I confess that through pressure of work I’d rather lost touch with the latest developments until I caught a TV programme on the BBC last night. Neil Oliver, well known for the Coast programme and a series of Scottish history programs, is actually an archaeologist and in this special edition of A History of Ancient Britain: Orkney’s Stone Age Temple he outlines the astonishing discoveries that have been made on this site in the last few years. If you are in a country that can view the BBC iPlayer I urge you to take a look http://bbc.in/s0dYWK while it’s still available to view. This could well be THE most important stone age discovery, eclipsing everything else on Orkney (which takes some doing!) and even the Stonehenge and Avebury complex.
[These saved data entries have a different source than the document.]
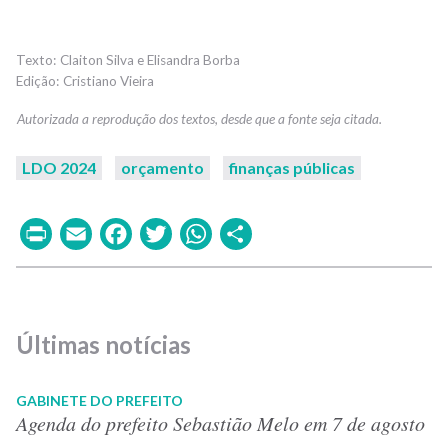
Claiton Silva e Elisandra Borba
Cristiano Vieira
LDO 2024
orçamento
finanças públicas
Print
Email
Facebook
Twitter
WhatsApp
Share
Últimas notícias
GABINETE DO PREFEITO
Agenda do prefeito Sebastião Melo em 7 de agosto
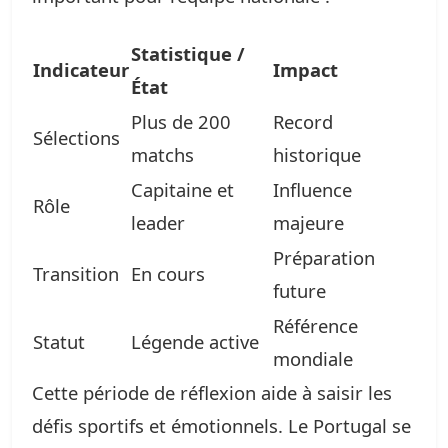
Statistique /
Indicateur
Impact
État
Plus de 200
Record
Sélections
matchs
historique
Capitaine et
Influence
Rôle
leader
majeure
Préparation
Transition
En cours
future
Référence
Statut
Légende active
mondiale
Cette période de réflexion aide à saisir les
défis sportifs et émotionnels. Le Portugal se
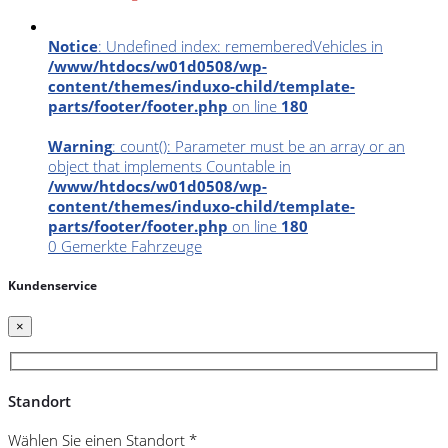
Notice
: Undefined index: rememberedVehicles in
/www/htdocs/w01d0508/wp-
content/themes/induxo-child/template-
parts/footer/footer.php
on line
180
Warning
: count(): Parameter must be an array or an
object that implements Countable in
/www/htdocs/w01d0508/wp-
content/themes/induxo-child/template-
parts/footer/footer.php
on line
180
0
Gemerkte Fahrzeuge
Kundenservice
×
Standort
Wählen Sie einen Standort *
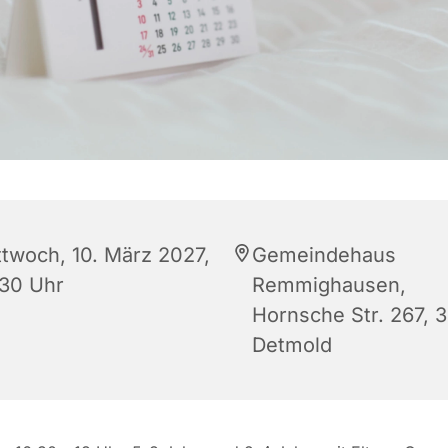
ttwoch, 10. März 2027,
Gemeindehaus
:30 Uhr
Remmighausen,
Hornsche Str. 267, 
Detmold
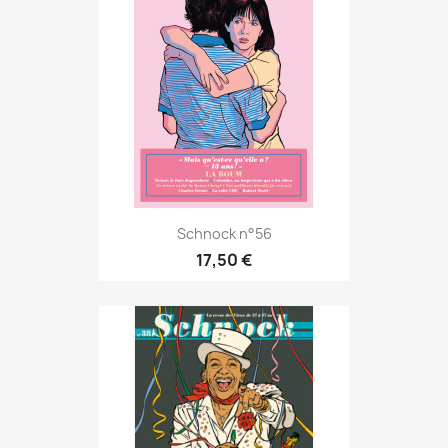
Schnock n°56
17,50 €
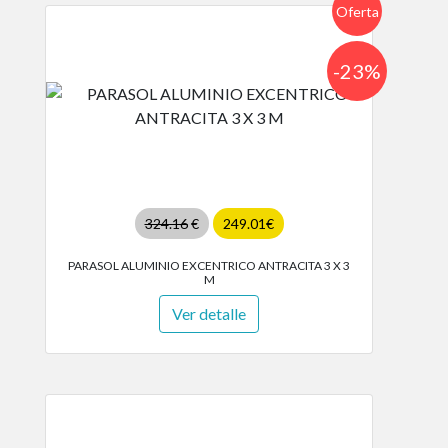
Oferta
-23%
324.16
€
249.01€
PARASOL ALUMINIO EXCENTRICO ANTRACITA 3 X 3
M
Ver detalle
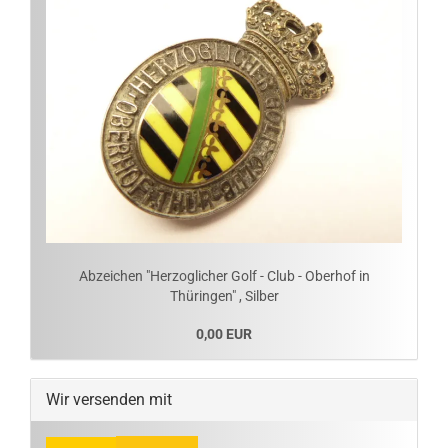
Abzeichen "Herzoglicher Golf - Club - Oberhof in
Thüringen" , Silber
0,00 EUR
Wir versenden mit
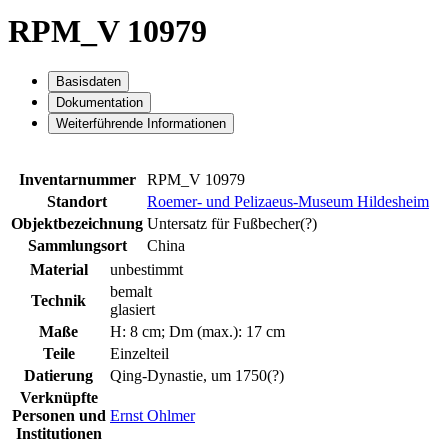
RPM_V 10979
Basisdaten
Dokumentation
Weiterführende Informationen
Inventarnummer
RPM_V 10979
Standort
Roemer- und Pelizaeus-Museum Hildesheim
Objektbezeichnung
Untersatz für Fußbecher(?)
Sammlungsort
China
Material
unbestimmt
bemalt
Technik
glasiert
Maße
H: 8 cm; Dm (max.): 17 cm
Teile
Einzelteil
Datierung
Qing-Dynastie, um 1750(?)
Verknüpfte
Personen und
Ernst Ohlmer
Institutionen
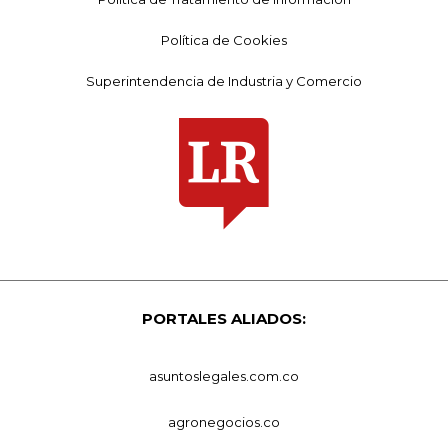
Política de Cookies
Superintendencia de Industria y Comercio
PORTALES ALIADOS:
asuntoslegales.com.co
agronegocios.co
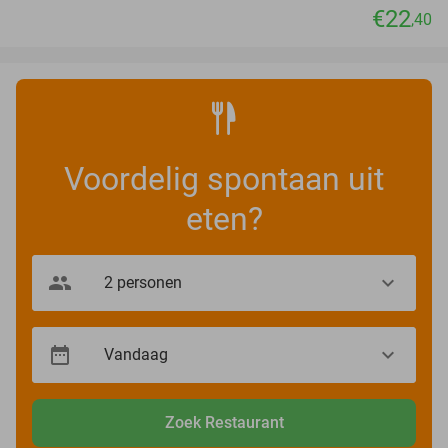
€22
,40
Voordelig spontaan uit
eten?
Zoek Restaurant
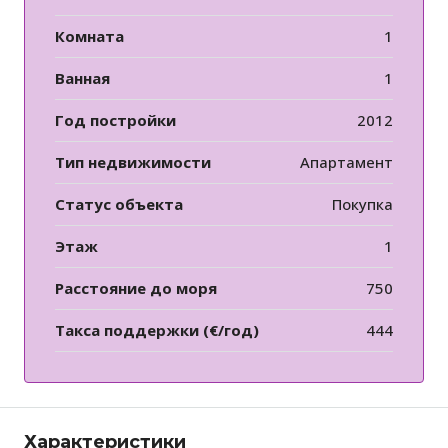
Комната
1
Ванная
1
Год постройки
2012
Тип недвижимости
Апартамент
Статус объекта
Покупка
Этаж
1
Расстояние до моря
750
Такса поддержки (€/год)
444
Характеристики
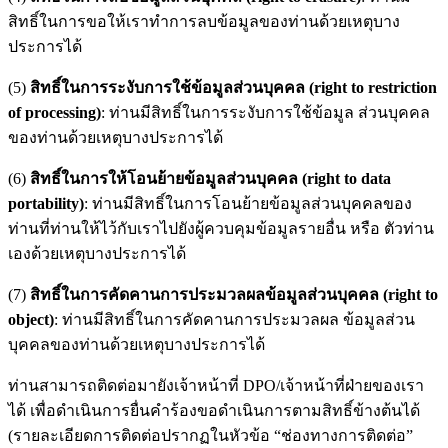
สิทธิ์ในการขอให้เราทำการลบข้อมูลของท่านด้วยเหตุบาง
ประการได้
(5)
สิทธิ์ในการระงับการใช้ข้อมูลส่วนบุคคล (right to restriction
of processing)
: ท่านมีสิทธิ์ในการระงับการใช้ข้อมูล ส่วนบุคคล
ของท่านด้วยเหตุบางประการได้
(6)
สิทธิ์ในการให้โอนย้ายข้อมูลส่วนบุคคล (right to data
portability)
: ท่านมีสิทธิ์ในการโอนย้ายข้อมูลส่วนบุคคลของ
ท่านที่ท่านให้ไว้กับเราไปยังผู้ควบคุมข้อมูลรายอื่น หรือ ตัวท่าน
เองด้วยเหตุบางประการได้
(7)
สิทธิ์ในการคัดคานการประมวลผลข้อมูลส่วนบุคคล (right to
object)
: ท่านมีสิทธิ์ในการคัดคานการประมวลผล ข้อมูลส่วน
บุคคลของท่านด้วยเหตุบางประการได้
ท่านสามารถติดต่อมายังเจ้าหน้าที่ DPO/เจ้าหน้าที่ฝ่ายของเรา
ได้ เพื่อดำเนินการยื่นคำร้องขอดำเนินการตามสิทธิ์ข้างต้นได้
(รายละเอียดการติดต่อปรากฏในหัวข้อ “ช่องทางการติดต่อ”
If you can’t see the program then take a look at the Orkneyjar site – particularly http://www.orkneyjar.com/archaeology/nessofbrodgar/ and  http://www.orkneyjar.com/archaeology/tag/ness-of-brodgar/  and for a couple of panoramas of the dig site try http://www.kenstuart.com/fp/Aerial.html  and  http://www.kenstuart.com/fp/Structure10.html

The discoveries are too numerous to attempt to list in the slightest detail here – a series of complex stone structures which suggest a temple complex which may have been associated with ancestor worship, two large (2 metre wide) walls which appear to have run the width of the Ness and funnelled people into a predetermined path, the first examples of painted neolithic walls in the UK or northern Europe, a number of mace-heads apparently broken deliberately, a number of “dressers” similar to the ones found in domestic areas of Skara Brae but here appearing to be free standing and possibly used as altars, a figurine which has been nicknamed the Brodgar Boy, and a mass of cattle bones which appears to suggest a large ceremonial feast.

There are probably decades worth of work still to be done on the site and an anonymous benefactor has bought the land on which the site stands along with the house for the people of Orkney. I look forward to reading of the discoveries and theories around this site for many years to come.